Since then, MSU Plant and Pest Diagnostics and MDARD’s PPL have teamed up not only to identify and formulate management strategies for some of the state’s most troubling plant concerns, but also to share expertise and protocols with each other.

“The close working relationship between our two laboratories is yet another example of the collaborative, mission-driven approach common in Michigan agriculture,” said Dr. Tim Boring, MDARD Director. “For MDARD, this cooperation is crucial for us to certify export-bound commodities and for early detection of invasive species. The ongoing partnership is important not just for these activities, but for the standard demonstrated on a daily basis of delivering for our stakeholders.”

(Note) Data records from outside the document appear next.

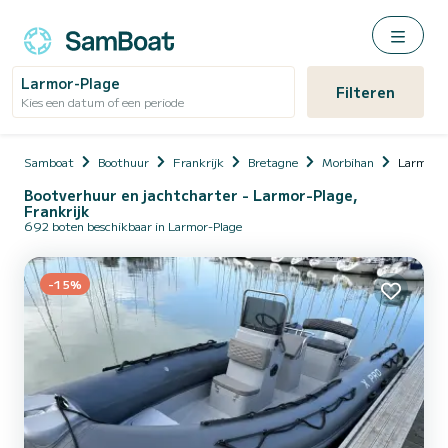
Larmor-Plage
Filteren
Kies een datum of een periode
Samboat
Boothuur
Frankrijk
Bretagne
Morbihan
Larmor-P
Bootverhuur en jachtcharter - Larmor-Plage,
Frankrijk
692 boten beschikbaar in Larmor-Plage
-15%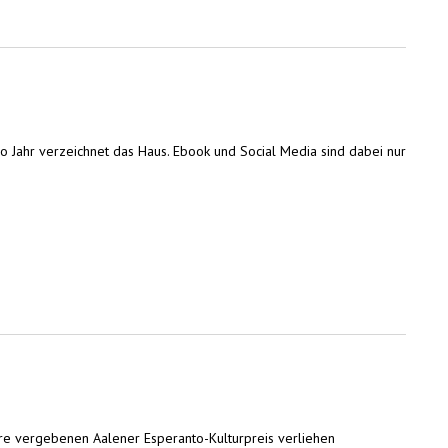
o Jahr verzeichnet das Haus. Ebook und Social Media sind dabei nur
Jahre vergebenen Aalener Esperanto-Kulturpreis verliehen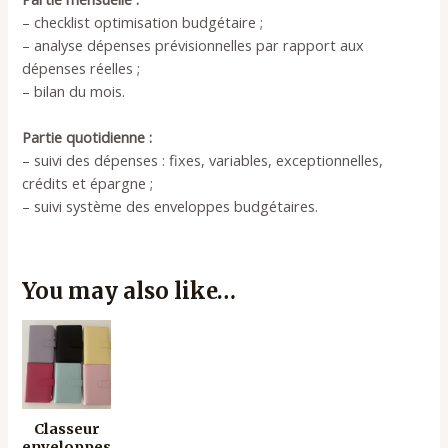
– checklist optimisation budgétaire ;
– analyse dépenses prévisionnelles par rapport aux
dépenses réelles ;
– bilan du mois.
Partie quotidienne :
– suivi des dépenses : fixes, variables, exceptionnelles,
crédits et épargne ;
– suivi système des enveloppes budgétaires.
You may also like…
Classeur
enveloppes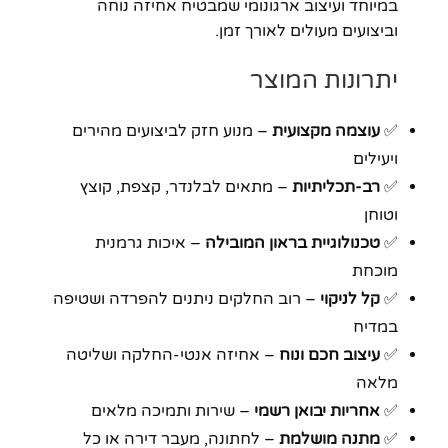
במיוחד ועיצוב ארגונומי שמבטיח אחיזה נוחה
וביצועים מעולים לאורך זמן.
יתרונות המוצר
✅
עוצמה מקצועית
– מנוע חזק לביצועים מהירים
ויעילים
✅
רב-תכליתיות
– מתאים לבלנדר, קצפת, קוצץ
וטוחן
✅
טכנולוגיית בראון המובילה
– איכות גרמנית
מוכחת
✅
קל לניקוי
– רוב החלקים ניתנים להפרדה ושטיפה
במדיח
✅
עיצוב חכם ונוח
– אחיזה אנטי-החלקה ושליטה
מלאה
✅
אחריות יבואן רשמי
– שירות ותמיכה מלאים
✅
מתנה מושלמת
– לחתונה, מעבר דירה או כל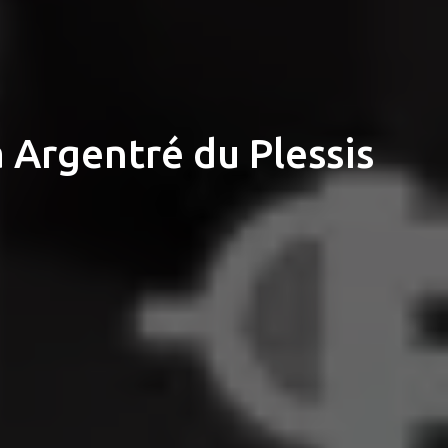
 Argentré du Plessis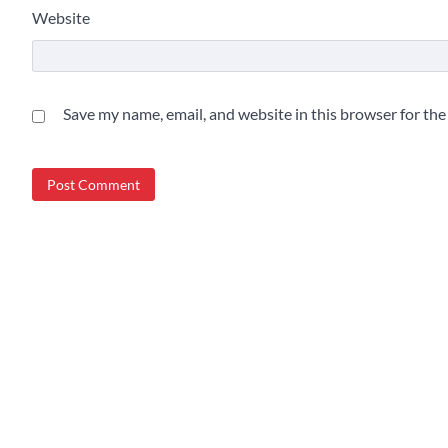
Website
Save my name, email, and website in this browser for th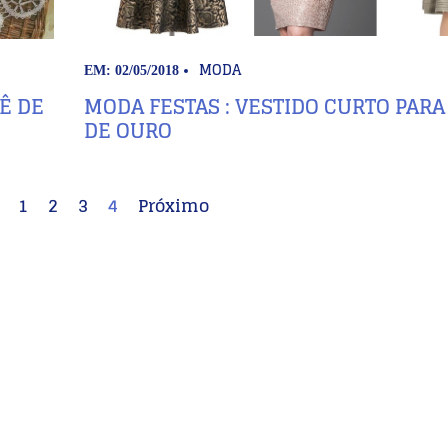
MODA
EM: 02/05/2018
Ê DE
MODA FESTAS : VESTIDO CURTO PARA
DE OURO
1
2
3
4
Próximo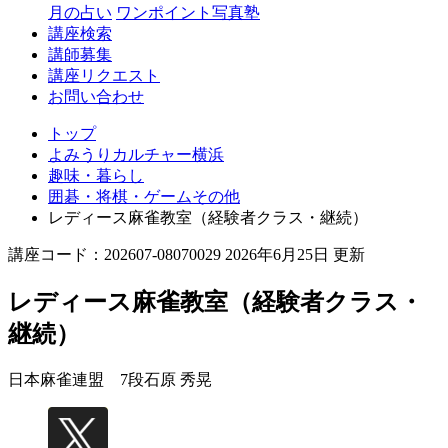
月の占い
ワンポイント写真塾
講座検索
講師募集
講座リクエスト
お問い合わせ
トップ
よみうりカルチャー横浜
趣味・暮らし
囲碁・将棋・ゲームその他
レディース麻雀教室（経験者クラス・継続）
講座コード：202607-08070029 2026年6月25日 更新
レディース麻雀教室（経験者クラス・
継続）
日本麻雀連盟 7段
石原 秀晃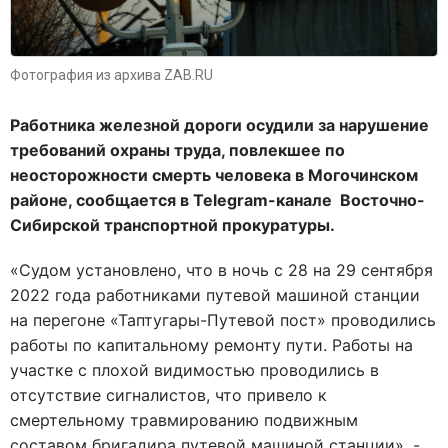
Фотография из архива ZAB.RU
Работника железной дороги осудили за нарушение
требований охраны труда, повлекшее по
неосторожности смерть человека в Могочинском
районе, сообщается в Telegram-канале Восточно-
Сибирской транспортной прокуратуры.
«Судом установлено, что в ночь с 28 на 29 сентября
2022 года работниками путевой машиной станции
на перегоне «Таптугары-Путевой пост» проводились
работы по капитальному ремонту пути. Работы на
участке с плохой видимостью проводились в
отсутствие сигналистов, что привело к
смертельному травмированию подвижным
составом бригадира путевой машиной станции», -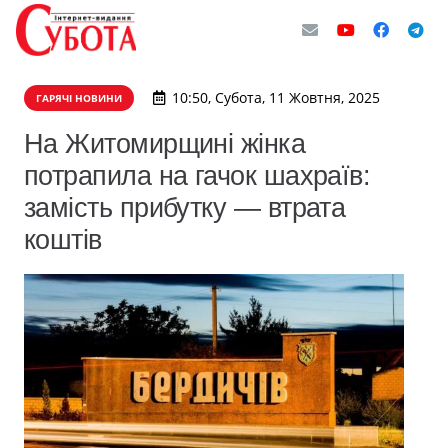
10:50, Субота, 11 Жовтня, 2025
ГАРЯЧІ НОВИНИ
На Житомирщині жінка
потрапила на гачок шахраїв:
замість прибутку — втрата
коштів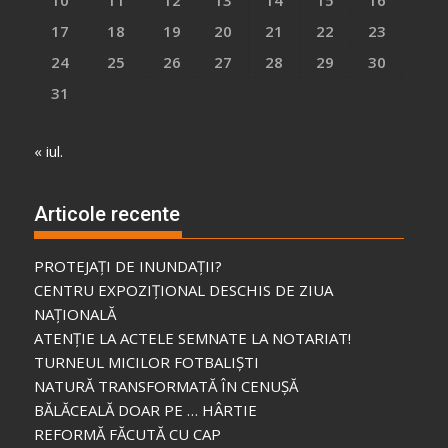
17
18
19
20
21
22
23
24
25
26
27
28
29
30
31
« iul.
Articole recente
PROTEJAȚI DE INUNDAȚII?
CENTRU EXPOZIȚIONAL DESCHIS DE ZIUA
NAȚIONALĂ
ATENȚIE LA ACTELE SEMNATE LA NOTARIAT!
TURNEUL MICILOR FOTBALIȘTI
NATURĂ TRANSFORMATĂ ÎN CENUȘĂ
BĂLĂCEALĂ DOAR PE … HÂRTIE
REFORMĂ FĂCUTĂ CU CAP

MSU Plant and Pest Diagnostics was established in 1999 with funding support from Project GREEEN, Michigan’s plant initiative based at MSU and composed of Michigan’s Plant Coalition, MDARD, MSU AgBioResearch and MSU Extension. The lab uses a multidisciplinary approach to diagnose which pathogens, pests, nematodes, weeds and abiotic issues are affecting its clients, including growers, homeowners, industry professionals, campus specialists and regulatory agencies. From there, the lab’s dedicated specialists provide recommendations for how to control the issue.

MDARD’s PPL also tests plant samples to discover which plant pathogens and pests are at play, but its priorities lie more in facilitating the inspection of Michigan plant products for certification and trade, as well as safeguarding Michigan plant industries through regulatory action. When the lab doesn’t have the testing standards or expertise to perform a specific test, Dorman and her staff work with MSU’s lab to get results.

“Our lab doesn’t have the ability to offer nematology, so MSU can fill in that gap for our growers who are shipping to another country requiring a nematode lab test for its export certification,” Dorman said. “For example, MDARD had a sample that needed a plant weed identification as part of an investigation. With the access MSU’s lab has to the herbarium on campus and its weed science diagnostician, Erin Hill, those samples were able to be identified quickly.

“It’s important we have them close by. We don’t have to re-mail samples; we can drop them off. They’re a mile down the road. They’re a phone call away. It helps move samples quickly and effectively.”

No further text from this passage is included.